Violet, Klaus e Sunny olharam para as areias brancas da praia, onde novas
macieiras estavam crescendo. As crianças tinham passado quase todo o seu tempo
no arboreto e, assim, o lado da ilha onde era a colônia é que agora dava a
sensação de ser o ''outro'' lado da ilha, em vez de o lugar onde seus pais
viveram.
— Estamos prontos para imergir no
mundo? — perguntou Violet.
— Só
espero não imergir no mar — disse Klaus com um sorrisinho.
— Eu também — disse Sunny, e sorriu de volta para o irmão.
— Onde está a bebê? — disse Violet. — Quero ter certeza de que estes coletes
salva-vidas que projetei servem direito.
— Ela quis dizer adeus para a mãe dela — disse Sunny. — Logo estará aqui.
E, de fato, a figura pequenina da filha de Kit podia ser vista
engatinhando em direção às crianças e a seu barco. Os
Baudelaire observaram-na se aproximar, perguntando a si mesmos qual seria o
próximo capítulo na história daquela menininha, e isso realmente é difícil de
dizer. Alguns afirmam que os Baudelaire reingressaram nas fileiras de C.S.C. e
estão engajados em bravas missões até hoje, talvez sob nomes diferentes para
evitar ser capturados. Outros sustentam que eles pereceram no mar, se bem que
boatos sobre a morte de alguém afloram com grande freqüência, e com grande
freqüência se provam irreais. Mas, seja como for, como a minha investigação
acabou, nós com efeito chegamos ao último capítulo da história dos Baudelaire,
mesmo que os Baudelaire
não tenham chegado. As três crianças subiram no barco e
esperaram a bebê engatinhar até a beira da água, onde pôde se colocar em
posição vertical agarrando-se à popa. Logo a plataforma costeira iria inundar,
e os órfãos Baudelaire estariam a caminho, imergindo no mundo e deixando esta
história para sempre. Até mesmo a bebê agarrada ao barco, cuja história acabara
de começar, logo iria desaparecer desta crônica, depois de pronunciar apenas
umas poucas palavras.
— Vi! — ela gritou, que era o seu
jeito de chamar Violet. — Kla! Sun!
— Não
partiríamos sem você — disse Violet, sorrindo para a bebê.

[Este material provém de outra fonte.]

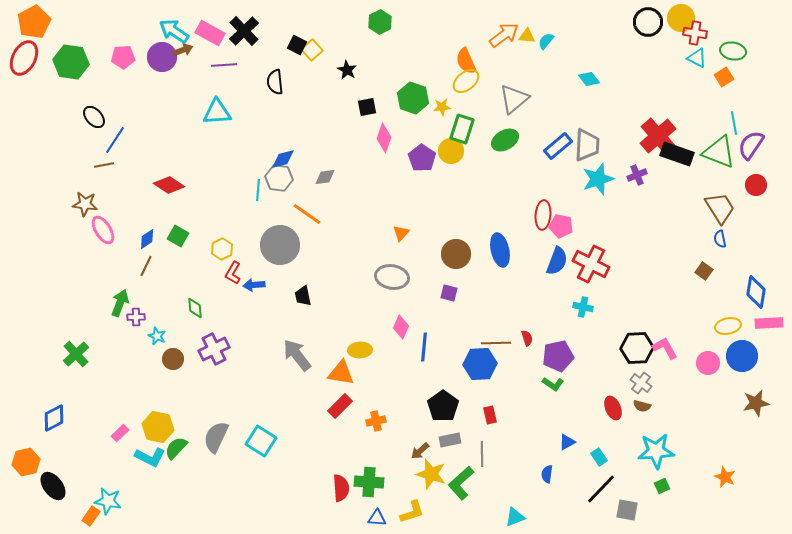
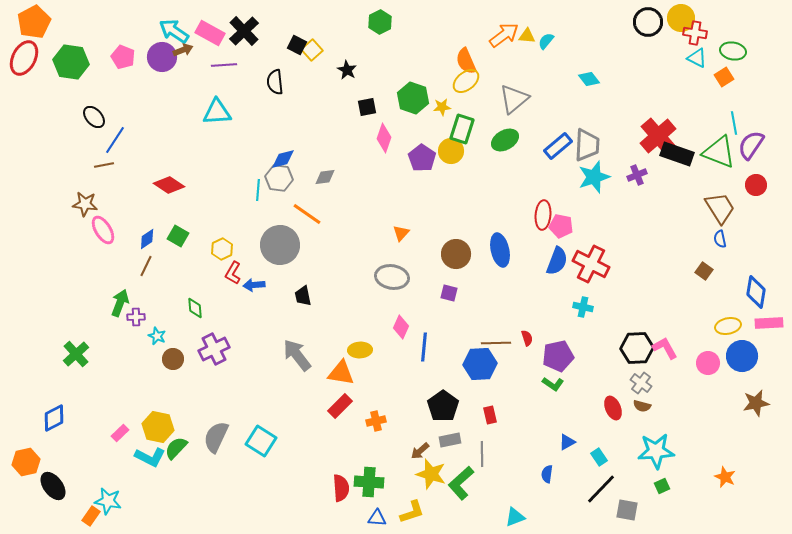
pink pentagon at (123, 57): rotated 25 degrees clockwise
cyan star at (598, 179): moved 4 px left, 2 px up
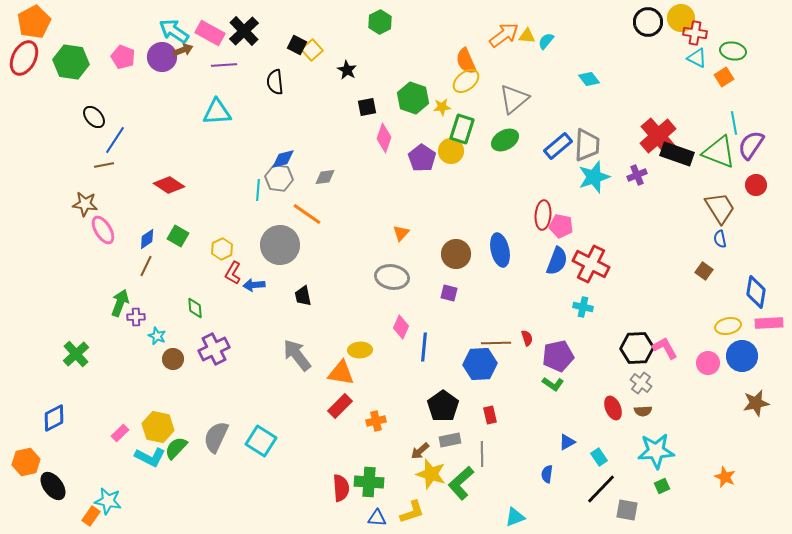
brown semicircle at (642, 406): moved 1 px right, 5 px down; rotated 18 degrees counterclockwise
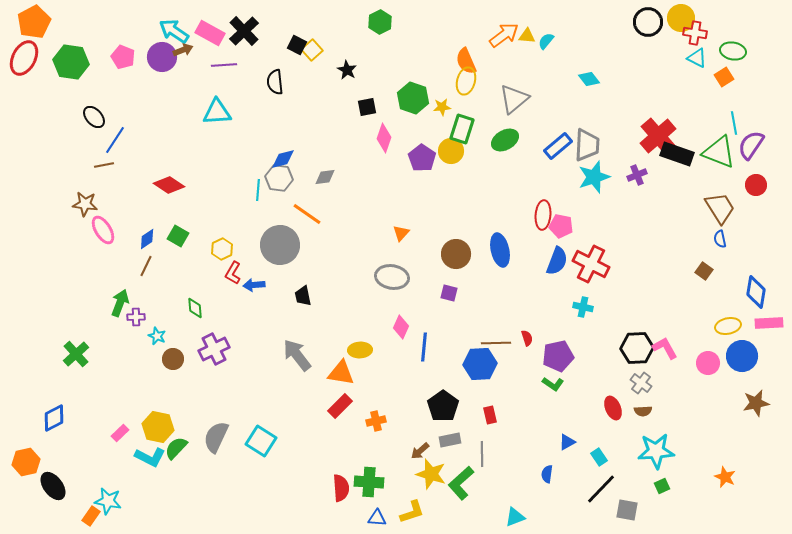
yellow ellipse at (466, 81): rotated 36 degrees counterclockwise
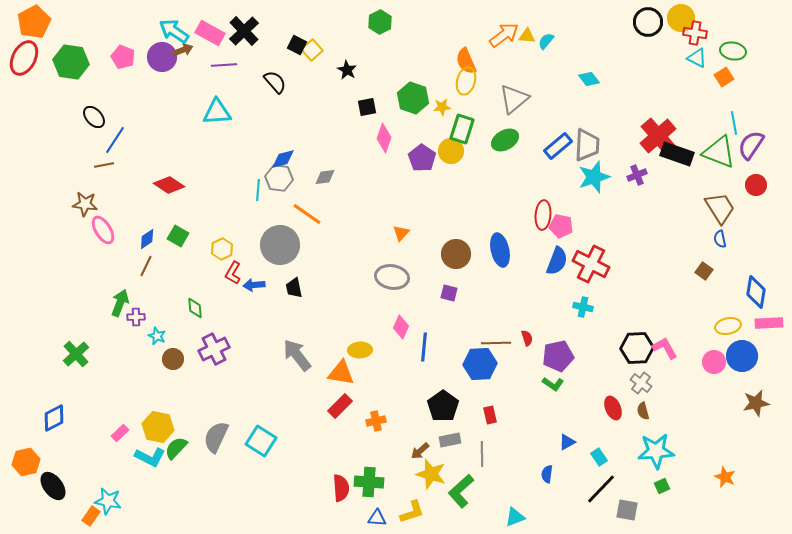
black semicircle at (275, 82): rotated 145 degrees clockwise
black trapezoid at (303, 296): moved 9 px left, 8 px up
pink circle at (708, 363): moved 6 px right, 1 px up
brown semicircle at (643, 411): rotated 78 degrees clockwise
green L-shape at (461, 483): moved 8 px down
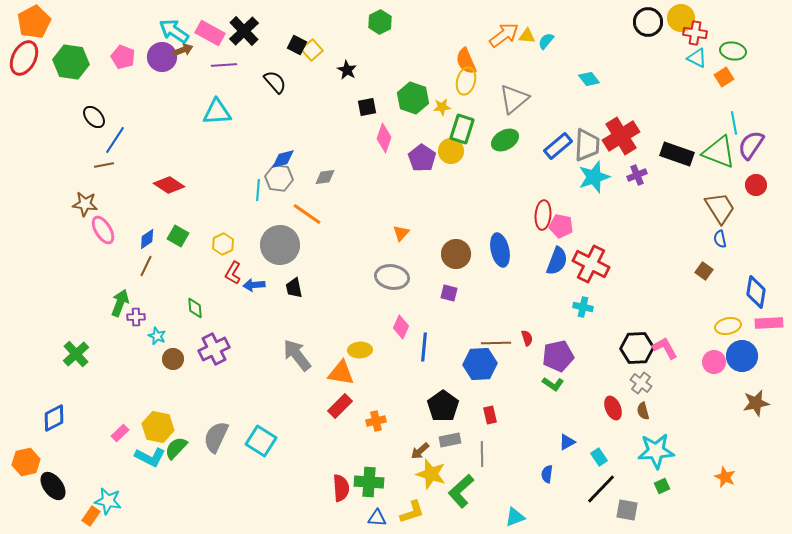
red cross at (658, 136): moved 37 px left; rotated 9 degrees clockwise
yellow hexagon at (222, 249): moved 1 px right, 5 px up
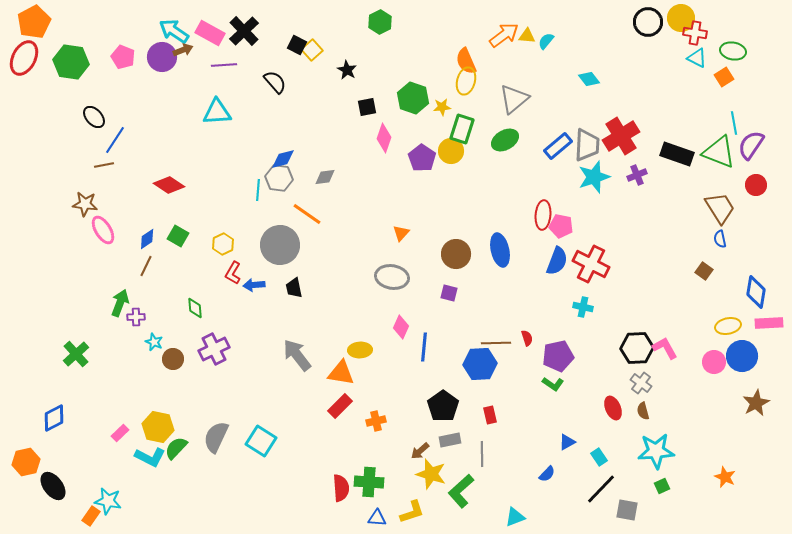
cyan star at (157, 336): moved 3 px left, 6 px down
brown star at (756, 403): rotated 16 degrees counterclockwise
blue semicircle at (547, 474): rotated 144 degrees counterclockwise
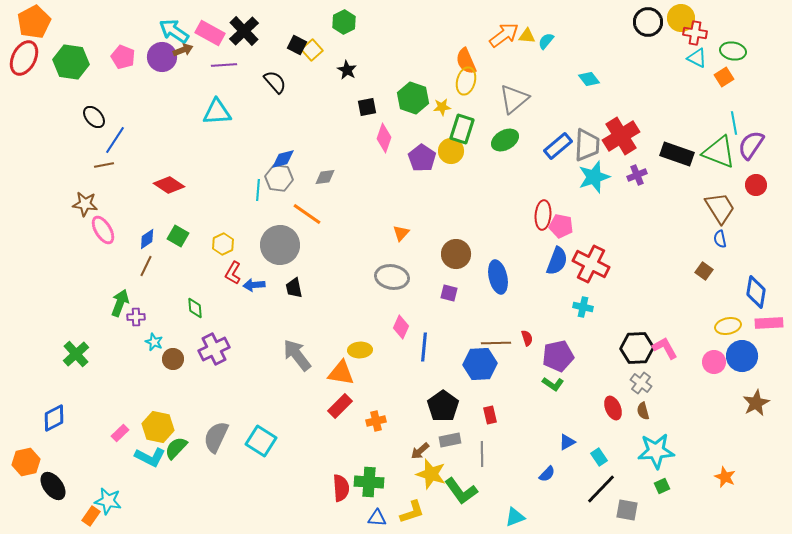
green hexagon at (380, 22): moved 36 px left
blue ellipse at (500, 250): moved 2 px left, 27 px down
green L-shape at (461, 491): rotated 84 degrees counterclockwise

— Venha a bordo — disse Klaus,
falando com ela como se fosse uma adulta.
— Sua coisinha — disse Sunny,
usando um termo carinhoso que ela mesma inventara.

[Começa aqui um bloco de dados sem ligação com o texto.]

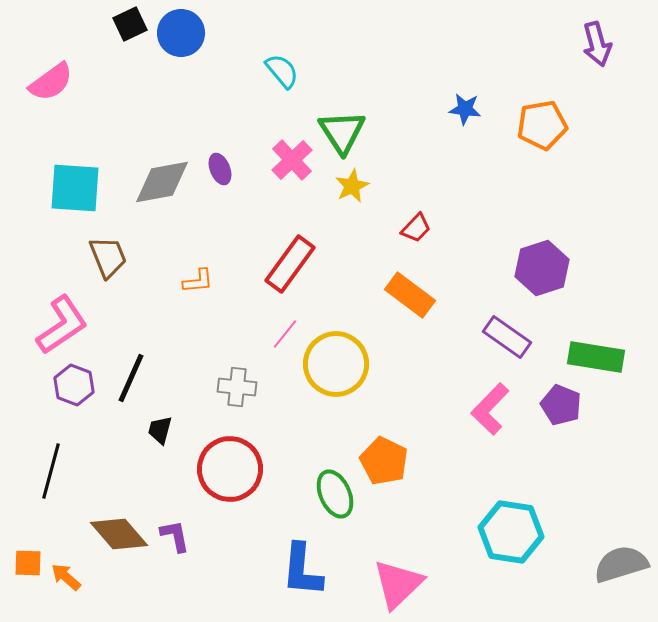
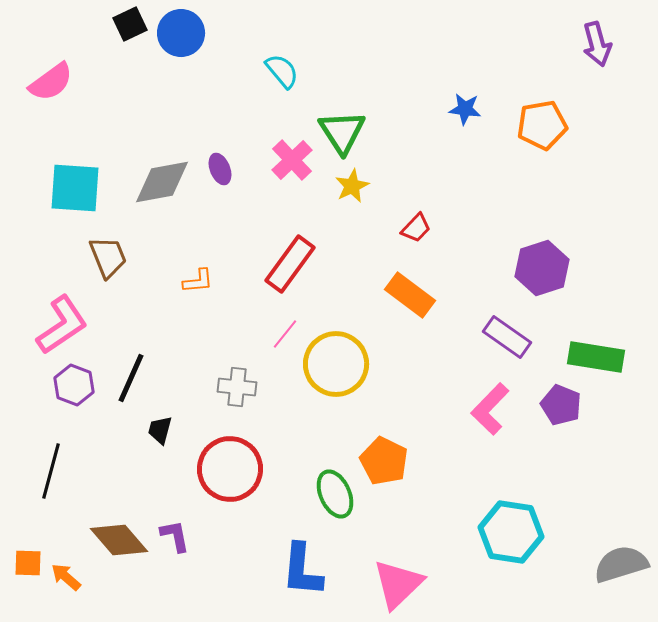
brown diamond at (119, 534): moved 6 px down
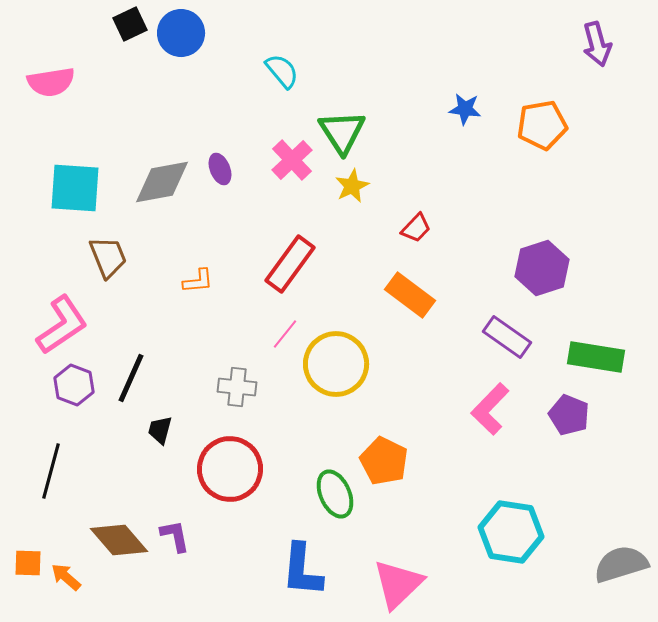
pink semicircle at (51, 82): rotated 27 degrees clockwise
purple pentagon at (561, 405): moved 8 px right, 10 px down
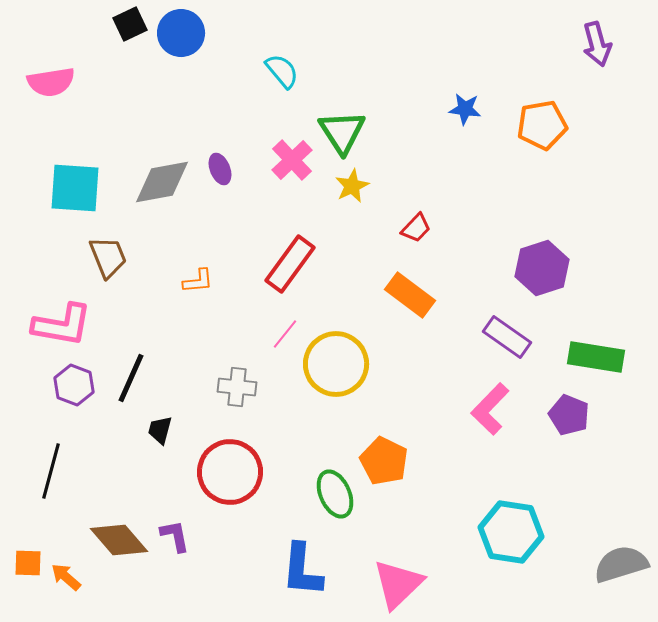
pink L-shape at (62, 325): rotated 44 degrees clockwise
red circle at (230, 469): moved 3 px down
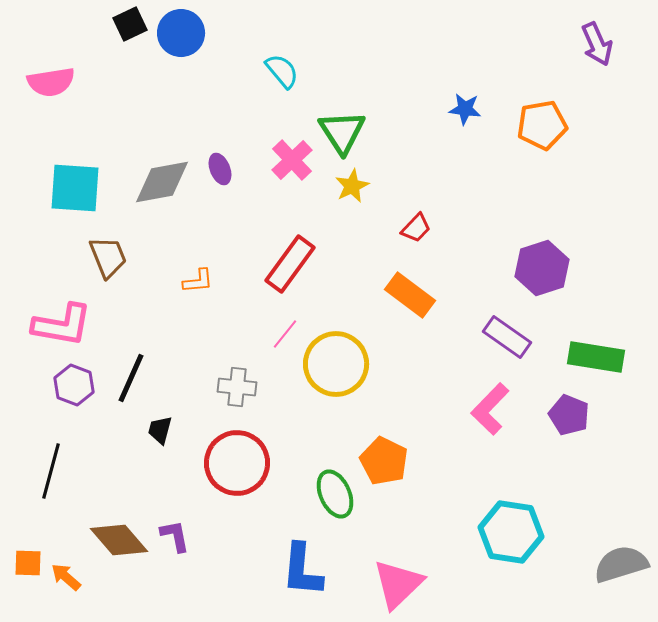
purple arrow at (597, 44): rotated 9 degrees counterclockwise
red circle at (230, 472): moved 7 px right, 9 px up
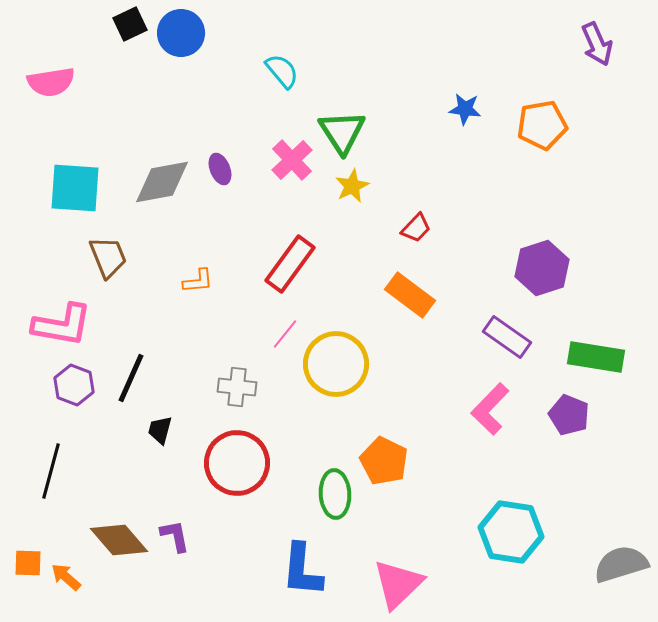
green ellipse at (335, 494): rotated 21 degrees clockwise
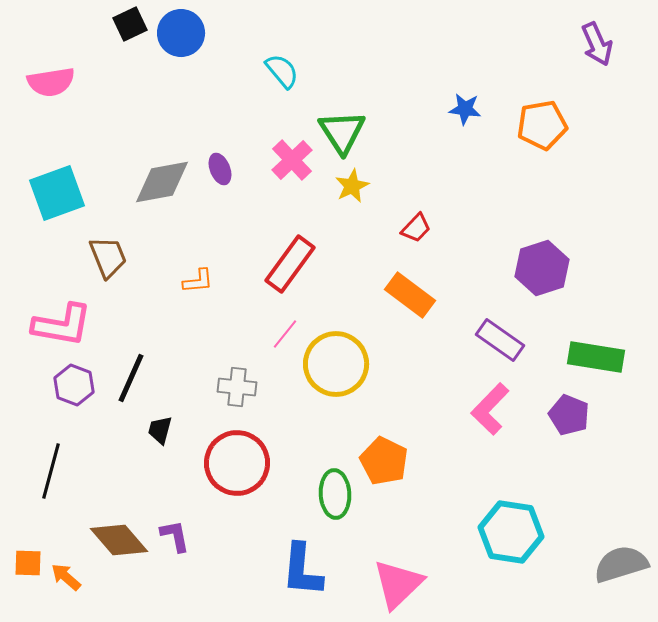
cyan square at (75, 188): moved 18 px left, 5 px down; rotated 24 degrees counterclockwise
purple rectangle at (507, 337): moved 7 px left, 3 px down
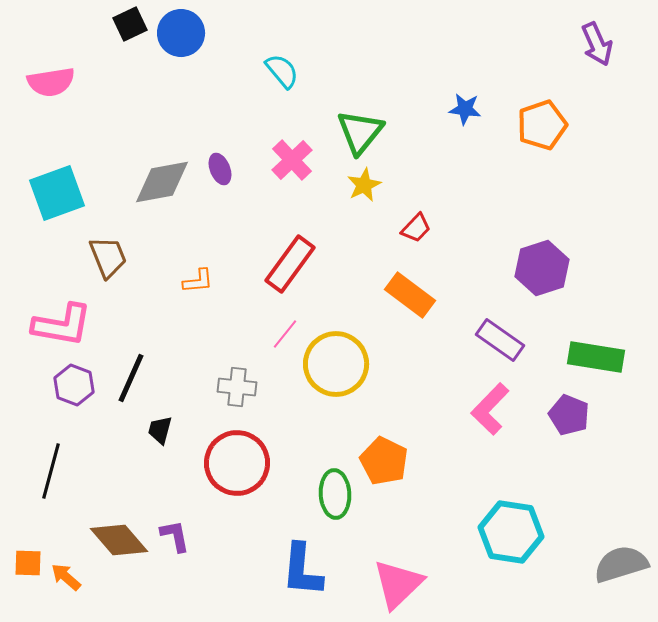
orange pentagon at (542, 125): rotated 9 degrees counterclockwise
green triangle at (342, 132): moved 18 px right; rotated 12 degrees clockwise
yellow star at (352, 186): moved 12 px right, 1 px up
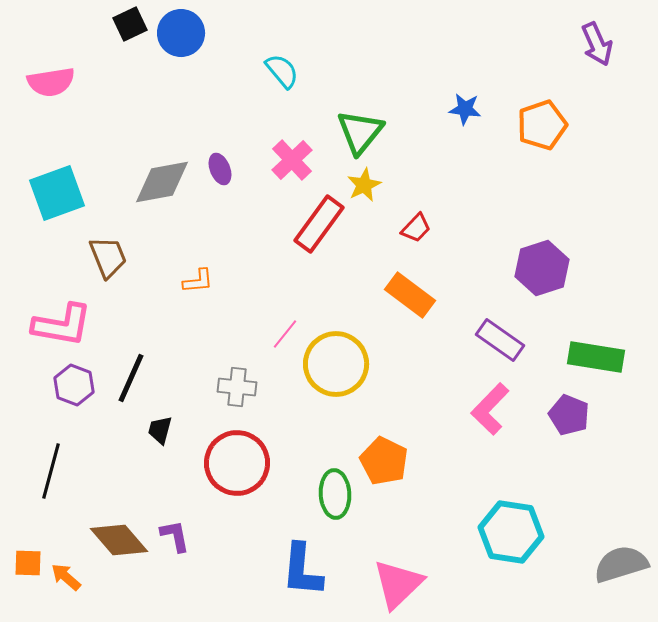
red rectangle at (290, 264): moved 29 px right, 40 px up
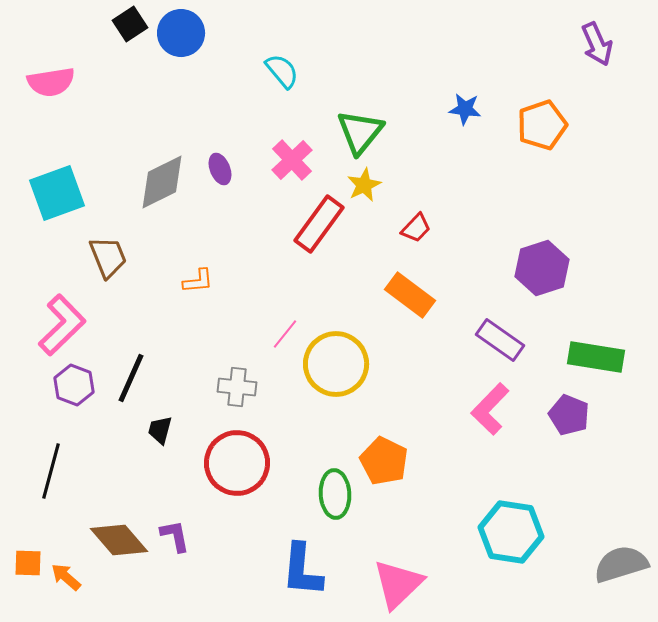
black square at (130, 24): rotated 8 degrees counterclockwise
gray diamond at (162, 182): rotated 16 degrees counterclockwise
pink L-shape at (62, 325): rotated 54 degrees counterclockwise
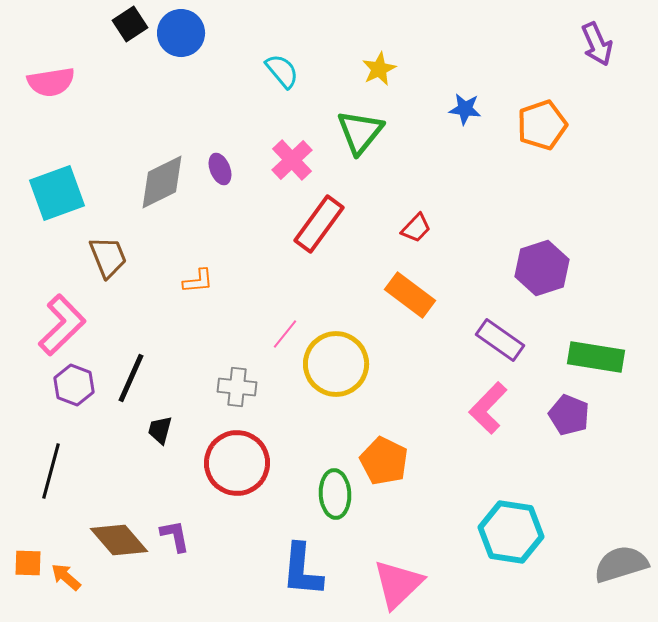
yellow star at (364, 185): moved 15 px right, 116 px up
pink L-shape at (490, 409): moved 2 px left, 1 px up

A bebê parou e olhou para a parte de trás do barco, onde
tinha sido afixada a placa com o nome. Ela não tinha como saber isso, é claro,
mas a placa tinha sido pregada na popa do barco por uma pessoa que estava
exatamente no mesmo lugar onde ela estava agora — pelo menos, até onde minha
pesquisa revelou. A criancinha estava em pé em um ponto na história de outra
pessoa, durante um momento que era seu, porém ela não estava pensando nem na
história distante no passado nem na sua própria, que se estendia futuro adentro
como o mar aberto. Ela estava olhando para a placa, e sua testa estava franzida
de concentração. Finalmente, ela pronunciou uma palavra. Os órfãos Baudelaire perderam
o fôlego ao ouvi-la, mas não podiam dizer com certeza se ela estava lendo a
palavra em voz alta ou apenas declarando o seu próprio nome, e certamente
jamais ficariam sabendo. Talvez essa última palavra tenha sido o primeiro
segredo da bebê, juntando-se aos segredos que os Baudelaire estavam guardando
dela, e todos os outros segredos imersos no mundo. Talvez seja melhor não saber
precisamente o que ela queria dizer com essa palavra, pois algumas coisas é
melhor deixar no grande desconhecido. Algumas palavras, é claro, seria melhor
deixar impronunciadas — mas não, acredito que não a palavra pronunciada pela
minha sobrinha, uma palavra que aqui significa que a história acabou. Beatrice.